Illicit cryptocurrency funds trapped on blockchain networks have surged to an unprecedented $75 billion, reflecting a sharp increase in on-chain criminal activity. This figure represents a 28% jump compared to previous years, highlighting the growing challenge posed by large-scale thefts, ransom payments, and fraud within the digital asset space.
Although these illicit transactions constitute only a small fraction—around 1%—of total on-chain volume, the substantial rise signals ongoing struggles with cybercrime targeting crypto platforms. Experts emphasize that this increase stems more from the accumulation and failed laundering attempts of stolen assets than an overall surge in criminal acts.
Heightened security protocols and blockchain transparency have made it increasingly difficult for criminals to convert these ill-gotten gains into traditional fiat currencies. Technologies like Know Your Transaction (KYT) systems flag suspicious wallets preemptively, often before funds reach exchanges. Concurrently, Know Your Customer (KYC) regulations limit withdrawal possibilities, while stablecoin issuers actively freeze suspicious balances.
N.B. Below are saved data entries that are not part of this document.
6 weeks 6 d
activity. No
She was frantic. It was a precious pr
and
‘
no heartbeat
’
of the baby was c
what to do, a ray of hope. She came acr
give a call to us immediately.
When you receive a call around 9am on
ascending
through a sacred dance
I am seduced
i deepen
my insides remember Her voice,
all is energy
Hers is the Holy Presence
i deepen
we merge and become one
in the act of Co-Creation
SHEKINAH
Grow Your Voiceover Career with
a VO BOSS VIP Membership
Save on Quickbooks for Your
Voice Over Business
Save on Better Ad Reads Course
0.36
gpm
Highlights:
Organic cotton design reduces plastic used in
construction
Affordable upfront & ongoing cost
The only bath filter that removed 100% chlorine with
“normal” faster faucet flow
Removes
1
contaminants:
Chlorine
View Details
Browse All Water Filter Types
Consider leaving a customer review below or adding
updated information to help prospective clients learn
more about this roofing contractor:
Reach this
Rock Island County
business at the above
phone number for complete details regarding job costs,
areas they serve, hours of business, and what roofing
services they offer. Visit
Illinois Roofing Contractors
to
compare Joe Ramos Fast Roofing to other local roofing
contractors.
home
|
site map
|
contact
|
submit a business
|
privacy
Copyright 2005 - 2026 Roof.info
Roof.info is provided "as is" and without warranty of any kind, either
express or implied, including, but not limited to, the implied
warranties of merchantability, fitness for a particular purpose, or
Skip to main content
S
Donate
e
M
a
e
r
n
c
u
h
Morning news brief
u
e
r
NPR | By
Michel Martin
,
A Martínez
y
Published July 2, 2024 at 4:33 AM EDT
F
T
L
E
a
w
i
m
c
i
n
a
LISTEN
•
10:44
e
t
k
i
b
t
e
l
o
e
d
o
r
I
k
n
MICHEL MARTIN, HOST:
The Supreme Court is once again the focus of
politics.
Law enforcement efforts complement these measures, with agencies such as the U.S. Department of Justice and FBI seizing millions linked to crypto crimes. Crypto mixers, tools intended to obscure funds’ origins, also face limitations due to processing caps, which slow down illicit laundering and create opportunities for investigation. On-chain transactions permanently record fund movements, fostering traceability even when illicit funds shift between multiple wallets.
Crypto crime remains a pressing issue in 2026, with hacks and exploits topping more than $800 million so far this year. A considerable portion occurred over a short span, signaling evolving criminal strategies. Despite this, the growing synergy between security firms, exchanges, and regulators demonstrates a concerted effort to contain illicit finance through increased transparency and technological safeguards.